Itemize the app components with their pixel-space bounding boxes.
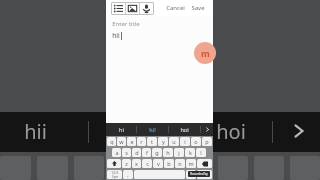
- staticText: j: [178, 149, 180, 156]
- button[interactable]: m: [186, 159, 196, 168]
- staticText: ,: [127, 171, 129, 178]
- staticText: Sym: [112, 175, 118, 179]
- staticText: f: [146, 149, 148, 156]
- staticText: x: [135, 160, 138, 167]
- button[interactable]: g: [152, 148, 162, 157]
- staticText: Enter title: [112, 20, 140, 28]
- button[interactable]: s: [122, 148, 131, 157]
- button[interactable]: v: [153, 159, 163, 168]
- staticText: a: [115, 149, 119, 156]
- staticText: Cancel: [166, 4, 185, 12]
- staticText: w: [119, 138, 124, 145]
- staticText: p: [205, 138, 209, 145]
- button[interactable]: a: [112, 148, 121, 157]
- staticText: e: [130, 138, 134, 145]
- button[interactable]: Enter: [197, 170, 212, 179]
- button[interactable]: Save: [191, 4, 205, 12]
- button[interactable]: .: [186, 170, 196, 179]
- button[interactable]: w: [117, 137, 126, 146]
- staticText: hii: [24, 118, 47, 145]
- button[interactable]: n: [175, 159, 185, 168]
- staticText: t: [151, 138, 153, 145]
- staticText: i: [184, 138, 186, 145]
- staticText: c: [146, 160, 149, 167]
- staticText: h: [166, 149, 170, 156]
- staticText: Recorded by: [190, 172, 208, 176]
- button[interactable]: j: [174, 148, 184, 157]
- button[interactable]: Space: [134, 170, 185, 179]
- button[interactable]: 123: [107, 170, 122, 179]
- button[interactable]: f: [142, 148, 151, 157]
- button[interactable]: q: [107, 137, 116, 146]
- staticText: o: [194, 138, 198, 145]
- button[interactable]: Cancel: [166, 4, 185, 12]
- button[interactable]: hoi: [169, 123, 200, 136]
- button[interactable]: p: [202, 137, 212, 146]
- button[interactable]: u: [169, 137, 179, 146]
- staticText: g: [155, 149, 159, 156]
- staticText: v: [157, 160, 160, 167]
- staticText: q: [110, 138, 114, 145]
- staticText: k: [189, 149, 192, 156]
- button[interactable]: b: [164, 159, 174, 168]
- staticText: r: [140, 138, 143, 145]
- staticText: n: [178, 160, 182, 167]
- staticText: 123: [111, 170, 118, 175]
- button[interactable]: r: [137, 137, 146, 146]
- button[interactable]: Shift: [107, 159, 121, 168]
- staticText: z: [125, 160, 128, 167]
- button[interactable]: o: [191, 137, 201, 146]
- button[interactable]: t: [147, 137, 157, 146]
- button[interactable]: c: [142, 159, 152, 168]
- button[interactable]: y: [158, 137, 168, 146]
- button[interactable]: i: [180, 137, 190, 146]
- button[interactable]: Backspace: [197, 159, 212, 168]
- button[interactable]: More suggestions: [201, 123, 213, 136]
- button[interactable]: hi: [106, 123, 136, 136]
- staticText: hoi: [216, 118, 246, 145]
- button[interactable]: z: [122, 159, 131, 168]
- button[interactable]: hi!: [137, 123, 168, 136]
- button[interactable]: Insert image: [128, 4, 137, 13]
- button[interactable]: h: [163, 148, 173, 157]
- button[interactable]: l: [196, 148, 206, 157]
- staticText: u: [172, 138, 176, 145]
- staticText: m: [201, 47, 210, 59]
- staticText: l: [200, 149, 202, 156]
- staticText: .: [190, 171, 192, 178]
- staticText: hi: [119, 126, 124, 133]
- staticText: d: [135, 149, 139, 156]
- button[interactable]: Voice input: [142, 4, 151, 13]
- staticText: b: [167, 160, 171, 167]
- staticText: hi!: [149, 126, 156, 133]
- button[interactable]: e: [127, 137, 136, 146]
- button[interactable]: d: [132, 148, 141, 157]
- staticText: s: [125, 149, 128, 156]
- staticText: hii: [112, 31, 120, 40]
- staticText: hoi: [180, 126, 189, 133]
- button[interactable]: Recording indicator: [194, 42, 216, 64]
- staticText: Save: [191, 4, 205, 12]
- button[interactable]: ,: [123, 170, 133, 179]
- staticText: y: [162, 138, 165, 145]
- button[interactable]: Checklist: [114, 4, 123, 13]
- button[interactable]: k: [185, 148, 195, 157]
- staticText: m: [188, 160, 194, 167]
- button[interactable]: x: [132, 159, 141, 168]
────────────────────
TASK DETAILS - Leaving every picture out, repeat each line of the material exactly.

EXERCISE ANSWER -
Itemize the app components with their pixel-space bounding boxes.
- staticText: j: [178, 149, 180, 156]
- button[interactable]: m: [186, 159, 196, 168]
- staticText: ,: [127, 171, 129, 178]
- staticText: Sym: [112, 175, 118, 179]
- staticText: f: [146, 149, 148, 156]
- staticText: x: [135, 160, 138, 167]
- button[interactable]: g: [152, 148, 162, 157]
- staticText: Enter title: [112, 20, 140, 28]
- button[interactable]: s: [122, 148, 131, 157]
- button[interactable]: v: [153, 159, 163, 168]
- staticText: a: [115, 149, 119, 156]
- staticText: Cancel: [166, 4, 185, 12]
- staticText: w: [119, 138, 124, 145]
- staticText: p: [205, 138, 209, 145]
- button[interactable]: a: [112, 148, 121, 157]
- staticText: e: [130, 138, 134, 145]
- button[interactable]: Enter: [197, 170, 212, 179]
- button[interactable]: Save: [191, 4, 205, 12]
- button[interactable]: .: [186, 170, 196, 179]
- button[interactable]: w: [117, 137, 126, 146]
- staticText: hii: [24, 118, 47, 145]
- button[interactable]: n: [175, 159, 185, 168]
- staticText: t: [151, 138, 153, 145]
- staticText: i: [184, 138, 186, 145]
- staticText: c: [146, 160, 149, 167]
- staticText: h: [166, 149, 170, 156]
- staticText: Recorded by: [190, 172, 208, 176]
- button[interactable]: j: [174, 148, 184, 157]
- button[interactable]: Space: [134, 170, 185, 179]
- button[interactable]: 123: [107, 170, 122, 179]
- button[interactable]: f: [142, 148, 151, 157]
- button[interactable]: q: [107, 137, 116, 146]
- staticText: o: [194, 138, 198, 145]
- button[interactable]: Cancel: [166, 4, 185, 12]
- button[interactable]: hoi: [169, 123, 200, 136]
- button[interactable]: p: [202, 137, 212, 146]
- button[interactable]: u: [169, 137, 179, 146]
- staticText: g: [155, 149, 159, 156]
- staticText: v: [157, 160, 160, 167]
- staticText: q: [110, 138, 114, 145]
- staticText: k: [189, 149, 192, 156]
- button[interactable]: b: [164, 159, 174, 168]
- staticText: r: [140, 138, 143, 145]
- staticText: n: [178, 160, 182, 167]
- staticText: 123: [111, 170, 118, 175]
- button[interactable]: r: [137, 137, 146, 146]
- button[interactable]: Shift: [107, 159, 121, 168]
- staticText: z: [125, 160, 128, 167]
- button[interactable]: o: [191, 137, 201, 146]
- button[interactable]: t: [147, 137, 157, 146]
- button[interactable]: c: [142, 159, 152, 168]
- button[interactable]: y: [158, 137, 168, 146]
- button[interactable]: i: [180, 137, 190, 146]
- button[interactable]: Backspace: [197, 159, 212, 168]
- button[interactable]: More suggestions: [201, 123, 213, 136]
- button[interactable]: hi: [106, 123, 136, 136]
- staticText: hoi: [216, 118, 246, 145]
- button[interactable]: z: [122, 159, 131, 168]
- button[interactable]: hi!: [137, 123, 168, 136]
- button[interactable]: Insert image: [128, 4, 137, 13]
- button[interactable]: h: [163, 148, 173, 157]
- button[interactable]: l: [196, 148, 206, 157]
- staticText: u: [172, 138, 176, 145]
- staticText: m: [201, 47, 210, 59]
- staticText: l: [200, 149, 202, 156]
- staticText: .: [190, 171, 192, 178]
- staticText: hi: [119, 126, 124, 133]
- staticText: d: [135, 149, 139, 156]
- button[interactable]: Voice input: [142, 4, 151, 13]
- staticText: b: [167, 160, 171, 167]
- staticText: hi!: [149, 126, 156, 133]
- button[interactable]: e: [127, 137, 136, 146]
- button[interactable]: d: [132, 148, 141, 157]
- staticText: s: [125, 149, 128, 156]
- staticText: hii: [112, 31, 120, 40]
- staticText: hoi: [180, 126, 189, 133]
- button[interactable]: Recording indicator: [194, 42, 216, 64]
- staticText: Save: [191, 4, 205, 12]
- button[interactable]: ,: [123, 170, 133, 179]
- staticText: y: [162, 138, 165, 145]
- button[interactable]: Checklist: [114, 4, 123, 13]
- button[interactable]: k: [185, 148, 195, 157]
- staticText: m: [188, 160, 194, 167]
- button[interactable]: x: [132, 159, 141, 168]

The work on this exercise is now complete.